A 46-year-old Sydney man has been arrested and charged with blackmail in relation to the ClubsNSW data breach that potentially exposed the personal information of more than 1 million people.
NSW Police cybercrime detectives launched an investigation last week after a “cybersecurity incident involving a third-party IT provider” saw the personal data of more than 1 million patrons of clubs and pubs in NSW and the ACT compromised.
The data relates to driver licences used to sign-in at specific premises in NSW and the ACT.
NSW Police’s Cybercrime division conducted the investigation in partnership with state and federal agencies under Strike Force Division.
The investigation didn’t take long, with NSW Police executing a search warrant in Fairfield West on Thursday afternoon and arresting the Sydney man.
The following morning, the man was charged with blackmail, referred to as ‘demand with menace intending to obtain gain or cause loss’.
He was granted conditional bail and will appear before the Fairfield Local Court on 12 June.
NSW Police Detective Chief Superintendent Grant Taylor confirmed that the alleged perpetrators created a website at least a few days before the breach was revealed publicly.
“We have been working with our state and federal partners and also international partners in order to take down that website,” Taylor said.
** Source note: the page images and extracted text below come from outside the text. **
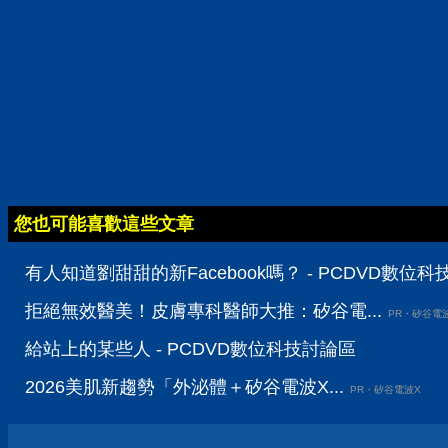
您也可能喜歡這些文章
有人知道劉甜甜的新Facebook嗎？ - PCDVD數位
拒絕無效醫美！皮膚專科醫師大推：矽谷電...
PR・矽谷電
給站上的某些人 - PCDVD數位科技討論區
2026美肌新趨勢「外泌體＋矽谷電波X...
PR・矽谷電波X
“And at the very least to disrupt that website and to stifle the ability for information of members of the public who have utilised those clubs and their data to be released to the wider community.”
A group claiming to be offshore developers subcontracted by Outabox, an Australian IT firm providing sign-in and licence scanning technologies to venues in NSW and the ACT, posted on the website alleging to have access to the personal details of more than 1 million people.
The group claimed this data included facial recognition biometrics, driver licence scans, signatures, addresses, dates of birth, and slot machine usage, and included a search function on the website to see if an individual was included.
The group behind the website claimed they had not been paid for their work by the company. The claims on the website have not been verified and Outabox said it contains a “number of false statements designed to harm our business and defame our senior staff”.
“We are restricted by how much information we are able to provide at this stage given it is currently under active police investigation,” an Outabox statement said.
“We will provide further details as soon as we are able to.”
The search function on the website that initially claimed to have the data of more than 1 million people now says it has zero records.
Over the weekend, the site was updated to say that: “no private data was actually disclosed publicly and no hacking occurred. All records have already been removed. We thank you for listening, the whistle has been heard”.
This statement has now been removed from the site and replaced by a link to the White Pages.
Time for cyber hygiene
NSW Police said that “now is the optimal time to make sure your cyber hygiene is good; you have strong passwords and are using two-factor authentication where possible”.
“If you think your details may have been compromised, use extra caution when reviewing emails or texts and never click on a suspicious or unfamiliar link,” Taylor said.
NSW Gaming minister David Harris said he was made aware of the data breach on Tuesday last week.
“We know that this is an alleged data breach of a third-party vendor, so it wasn't a hack,” Harris said on Thursday.
“There was a high-level meeting yesterday and the authorities, cybersecurity and police organisations are currently investigating that and when we get authorisation we can give more information.”